== Segment start ==
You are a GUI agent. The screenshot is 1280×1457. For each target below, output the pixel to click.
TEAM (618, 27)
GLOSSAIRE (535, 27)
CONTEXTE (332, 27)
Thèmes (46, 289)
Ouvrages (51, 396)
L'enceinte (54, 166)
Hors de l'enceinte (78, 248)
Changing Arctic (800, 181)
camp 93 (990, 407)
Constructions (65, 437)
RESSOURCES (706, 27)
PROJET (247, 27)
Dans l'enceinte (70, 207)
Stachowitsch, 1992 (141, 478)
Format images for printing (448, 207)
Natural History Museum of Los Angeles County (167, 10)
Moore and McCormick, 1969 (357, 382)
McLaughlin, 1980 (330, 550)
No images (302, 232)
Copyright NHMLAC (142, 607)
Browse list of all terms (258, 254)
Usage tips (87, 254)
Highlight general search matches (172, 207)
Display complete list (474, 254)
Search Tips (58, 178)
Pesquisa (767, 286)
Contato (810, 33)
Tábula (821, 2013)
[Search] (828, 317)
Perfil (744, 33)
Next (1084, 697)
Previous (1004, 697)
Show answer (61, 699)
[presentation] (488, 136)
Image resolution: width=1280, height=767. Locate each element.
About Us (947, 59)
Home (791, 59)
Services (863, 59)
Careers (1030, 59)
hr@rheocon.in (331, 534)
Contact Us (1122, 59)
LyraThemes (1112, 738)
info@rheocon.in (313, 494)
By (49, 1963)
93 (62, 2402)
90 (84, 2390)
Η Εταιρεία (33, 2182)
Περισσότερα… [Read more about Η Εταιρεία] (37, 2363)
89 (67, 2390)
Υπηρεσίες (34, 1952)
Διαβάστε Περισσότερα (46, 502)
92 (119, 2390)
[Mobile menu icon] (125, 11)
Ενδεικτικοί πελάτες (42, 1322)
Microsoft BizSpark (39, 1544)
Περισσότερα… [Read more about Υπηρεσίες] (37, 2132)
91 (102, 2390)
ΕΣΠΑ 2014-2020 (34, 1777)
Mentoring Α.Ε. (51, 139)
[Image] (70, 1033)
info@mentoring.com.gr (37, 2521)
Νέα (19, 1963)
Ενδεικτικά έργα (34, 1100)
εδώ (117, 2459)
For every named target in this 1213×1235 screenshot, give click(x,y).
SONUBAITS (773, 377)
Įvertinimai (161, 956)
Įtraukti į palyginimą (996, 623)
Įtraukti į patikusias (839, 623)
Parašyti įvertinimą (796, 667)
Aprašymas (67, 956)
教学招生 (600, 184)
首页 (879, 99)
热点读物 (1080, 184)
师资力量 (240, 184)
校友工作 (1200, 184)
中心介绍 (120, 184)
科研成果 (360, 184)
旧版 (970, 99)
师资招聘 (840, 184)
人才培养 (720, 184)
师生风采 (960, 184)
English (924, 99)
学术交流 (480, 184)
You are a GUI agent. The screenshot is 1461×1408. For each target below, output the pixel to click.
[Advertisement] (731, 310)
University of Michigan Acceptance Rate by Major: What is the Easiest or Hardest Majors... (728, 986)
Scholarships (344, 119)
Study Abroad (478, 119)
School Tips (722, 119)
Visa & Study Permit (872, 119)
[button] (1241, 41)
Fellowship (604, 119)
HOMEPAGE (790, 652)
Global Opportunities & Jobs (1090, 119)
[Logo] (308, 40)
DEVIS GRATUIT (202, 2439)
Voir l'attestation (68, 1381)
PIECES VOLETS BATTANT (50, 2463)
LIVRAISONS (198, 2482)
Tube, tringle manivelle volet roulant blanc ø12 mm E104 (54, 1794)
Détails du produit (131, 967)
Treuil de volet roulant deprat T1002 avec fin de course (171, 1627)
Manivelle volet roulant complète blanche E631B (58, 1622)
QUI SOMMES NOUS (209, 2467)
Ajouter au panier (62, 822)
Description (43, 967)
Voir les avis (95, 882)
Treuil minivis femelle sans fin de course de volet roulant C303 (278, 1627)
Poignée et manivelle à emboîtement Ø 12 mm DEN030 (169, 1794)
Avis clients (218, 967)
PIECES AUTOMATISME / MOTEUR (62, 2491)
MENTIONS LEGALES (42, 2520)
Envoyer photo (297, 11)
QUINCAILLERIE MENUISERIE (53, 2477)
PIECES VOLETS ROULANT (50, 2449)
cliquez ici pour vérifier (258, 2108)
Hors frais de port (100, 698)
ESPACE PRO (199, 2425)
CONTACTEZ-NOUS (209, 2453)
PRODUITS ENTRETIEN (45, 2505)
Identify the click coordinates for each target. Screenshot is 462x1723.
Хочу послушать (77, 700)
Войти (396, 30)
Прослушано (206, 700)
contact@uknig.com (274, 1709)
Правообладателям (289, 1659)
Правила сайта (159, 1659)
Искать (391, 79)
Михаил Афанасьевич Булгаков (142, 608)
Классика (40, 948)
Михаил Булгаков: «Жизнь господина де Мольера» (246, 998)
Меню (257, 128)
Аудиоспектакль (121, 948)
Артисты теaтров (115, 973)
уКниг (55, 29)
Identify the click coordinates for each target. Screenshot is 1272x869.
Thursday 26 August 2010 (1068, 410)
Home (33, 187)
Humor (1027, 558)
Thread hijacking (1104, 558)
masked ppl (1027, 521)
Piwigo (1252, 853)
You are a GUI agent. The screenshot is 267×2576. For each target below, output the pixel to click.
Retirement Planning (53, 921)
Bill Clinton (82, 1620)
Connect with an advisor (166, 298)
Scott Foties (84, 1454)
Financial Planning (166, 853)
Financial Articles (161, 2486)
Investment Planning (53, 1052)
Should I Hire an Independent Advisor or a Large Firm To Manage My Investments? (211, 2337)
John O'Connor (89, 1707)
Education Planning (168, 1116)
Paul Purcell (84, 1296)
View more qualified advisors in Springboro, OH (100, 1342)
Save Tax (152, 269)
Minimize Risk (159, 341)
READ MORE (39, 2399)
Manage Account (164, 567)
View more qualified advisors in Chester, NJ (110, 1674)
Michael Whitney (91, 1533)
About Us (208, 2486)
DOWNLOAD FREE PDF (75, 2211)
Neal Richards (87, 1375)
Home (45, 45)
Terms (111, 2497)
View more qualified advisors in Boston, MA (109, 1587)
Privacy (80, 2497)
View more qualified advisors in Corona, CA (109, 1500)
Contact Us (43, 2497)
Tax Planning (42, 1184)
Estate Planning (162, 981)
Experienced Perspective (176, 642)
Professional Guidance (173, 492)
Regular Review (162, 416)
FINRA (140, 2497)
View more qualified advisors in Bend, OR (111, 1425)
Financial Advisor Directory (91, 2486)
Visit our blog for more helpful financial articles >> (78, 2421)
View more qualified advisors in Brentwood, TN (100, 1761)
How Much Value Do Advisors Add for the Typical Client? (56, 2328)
== Segment end ==
▶ Problem to solve:
The data must be transcribed in full. Every word stays the same.

▶ Solved exercise:
You are a GUI agent. The screenshot is 1280×1457. For each target below, output the pixel to click.
TEAM (618, 27)
GLOSSAIRE (535, 27)
CONTEXTE (332, 27)
Thèmes (46, 289)
Ouvrages (51, 396)
L'enceinte (54, 166)
Hors de l'enceinte (78, 248)
Changing Arctic (800, 181)
camp 93 (990, 407)
Constructions (65, 437)
RESSOURCES (706, 27)
PROJET (247, 27)
Dans l'enceinte (70, 207)
Stachowitsch, 1992 (141, 478)
Format images for printing (448, 207)
Natural History Museum of Los Angeles County (167, 10)
Moore and McCormick, 1969 (357, 382)
McLaughlin, 1980 (330, 550)
No images (302, 232)
Copyright NHMLAC (142, 607)
Browse list of all terms (258, 254)
Usage tips (87, 254)
Highlight general search matches (172, 207)
Display complete list (474, 254)
Search Tips (58, 178)
Pesquisa (767, 286)
Contato (810, 33)
Tábula (821, 2013)
[Search] (828, 317)
Perfil (744, 33)
Next (1084, 697)
Previous (1004, 697)
Show answer (61, 699)
[presentation] (488, 136)
Image resolution: width=1280, height=767. Locate each element.
About Us (947, 59)
Home (791, 59)
Services (863, 59)
Careers (1030, 59)
hr@rheocon.in (331, 534)
Contact Us (1122, 59)
LyraThemes (1112, 738)
info@rheocon.in (313, 494)
By (49, 1963)
93 (62, 2402)
90 (84, 2390)
Η Εταιρεία (33, 2182)
Περισσότερα… [Read more about Η Εταιρεία] (37, 2363)
89 (67, 2390)
Υπηρεσίες (34, 1952)
Διαβάστε Περισσότερα (46, 502)
92 (119, 2390)
[Mobile menu icon] (125, 11)
Ενδεικτικοί πελάτες (42, 1322)
Microsoft BizSpark (39, 1544)
Περισσότερα… [Read more about Υπηρεσίες] (37, 2132)
91 (102, 2390)
ΕΣΠΑ 2014-2020 (34, 1777)
Mentoring Α.Ε. (51, 139)
[Image] (70, 1033)
info@mentoring.com.gr (37, 2521)
Νέα (19, 1963)
Ενδεικτικά έργα (34, 1100)
εδώ (117, 2459)
For every named target in this 1213×1235 screenshot, give click(x,y).
SONUBAITS (773, 377)
Įvertinimai (161, 956)
Įtraukti į palyginimą (996, 623)
Įtraukti į patikusias (839, 623)
Parašyti įvertinimą (796, 667)
Aprašymas (67, 956)
教学招生 (600, 184)
首页 (879, 99)
热点读物 (1080, 184)
师资力量 (240, 184)
校友工作 (1200, 184)
中心介绍 (120, 184)
科研成果 (360, 184)
旧版 (970, 99)
师资招聘 (840, 184)
人才培养 (720, 184)
师生风采 (960, 184)
English (924, 99)
学术交流 (480, 184)
You are a GUI agent. The screenshot is 1461×1408. For each target below, output the pixel to click.
[Advertisement] (731, 310)
University of Michigan Acceptance Rate by Major: What is the Easiest or Hardest Majors... (728, 986)
Scholarships (344, 119)
Study Abroad (478, 119)
School Tips (722, 119)
Visa & Study Permit (872, 119)
[button] (1241, 41)
Fellowship (604, 119)
HOMEPAGE (790, 652)
Global Opportunities & Jobs (1090, 119)
[Logo] (308, 40)
DEVIS GRATUIT (202, 2439)
Voir l'attestation (68, 1381)
PIECES VOLETS BATTANT (50, 2463)
LIVRAISONS (198, 2482)
Tube, tringle manivelle volet roulant blanc ø12 mm E104 (54, 1794)
Détails du produit (131, 967)
Treuil de volet roulant deprat T1002 avec fin de course (171, 1627)
Manivelle volet roulant complète blanche E631B (58, 1622)
QUI SOMMES NOUS (209, 2467)
Ajouter au panier (62, 822)
Description (43, 967)
Voir les avis (95, 882)
Treuil minivis femelle sans fin de course de volet roulant C303 (278, 1627)
Poignée et manivelle à emboîtement Ø 12 mm DEN030 (169, 1794)
Avis clients (218, 967)
PIECES AUTOMATISME / MOTEUR (62, 2491)
MENTIONS LEGALES (42, 2520)
Envoyer photo (297, 11)
QUINCAILLERIE MENUISERIE (53, 2477)
PIECES VOLETS ROULANT (50, 2449)
cliquez ici pour vérifier (258, 2108)
Hors frais de port (100, 698)
ESPACE PRO (199, 2425)
CONTACTEZ-NOUS (209, 2453)
PRODUITS ENTRETIEN (45, 2505)
Identify the click coordinates for each target. Screenshot is 462x1723.
Хочу послушать (77, 700)
Войти (396, 30)
Прослушано (206, 700)
contact@uknig.com (274, 1709)
Правообладателям (289, 1659)
Правила сайта (159, 1659)
Искать (391, 79)
Михаил Афанасьевич Булгаков (142, 608)
Классика (40, 948)
Михаил Булгаков: «Жизнь господина де Мольера» (246, 998)
Меню (257, 128)
Аудиоспектакль (121, 948)
Артисты теaтров (115, 973)
уКниг (55, 29)
Identify the click coordinates for each target. Screenshot is 1272x869.
Thursday 26 August 2010 (1068, 410)
Home (33, 187)
Humor (1027, 558)
Thread hijacking (1104, 558)
masked ppl (1027, 521)
Piwigo (1252, 853)
You are a GUI agent. The screenshot is 267×2576. For each target below, output the pixel to click.
Retirement Planning (53, 921)
Bill Clinton (82, 1620)
Connect with an advisor (166, 298)
Scott Foties (84, 1454)
Financial Planning (166, 853)
Financial Articles (161, 2486)
Investment Planning (53, 1052)
Should I Hire an Independent Advisor or a Large Firm To Manage My Investments? (211, 2337)
John O'Connor (89, 1707)
Education Planning (168, 1116)
Paul Purcell (84, 1296)
View more qualified advisors in Springboro, OH (100, 1342)
Save Tax (152, 269)
Minimize Risk (159, 341)
READ MORE (39, 2399)
Manage Account (164, 567)
View more qualified advisors in Chester, NJ (110, 1674)
Michael Whitney (91, 1533)
About Us (208, 2486)
DOWNLOAD FREE PDF (75, 2211)
Neal Richards (87, 1375)
Home (45, 45)
Terms (111, 2497)
View more qualified advisors in Boston, MA (109, 1587)
Privacy (80, 2497)
View more qualified advisors in Corona, CA (109, 1500)
Contact Us (43, 2497)
Tax Planning (42, 1184)
Estate Planning (162, 981)
Experienced Perspective (176, 642)
Professional Guidance (173, 492)
Regular Review (162, 416)
FINRA (140, 2497)
View more qualified advisors in Bend, OR (111, 1425)
Financial Advisor Directory (91, 2486)
Visit our blog for more helpful financial articles >> (78, 2421)
View more qualified advisors in Brentwood, TN (100, 1761)
How Much Value Do Advisors Add for the Typical Client? (56, 2328)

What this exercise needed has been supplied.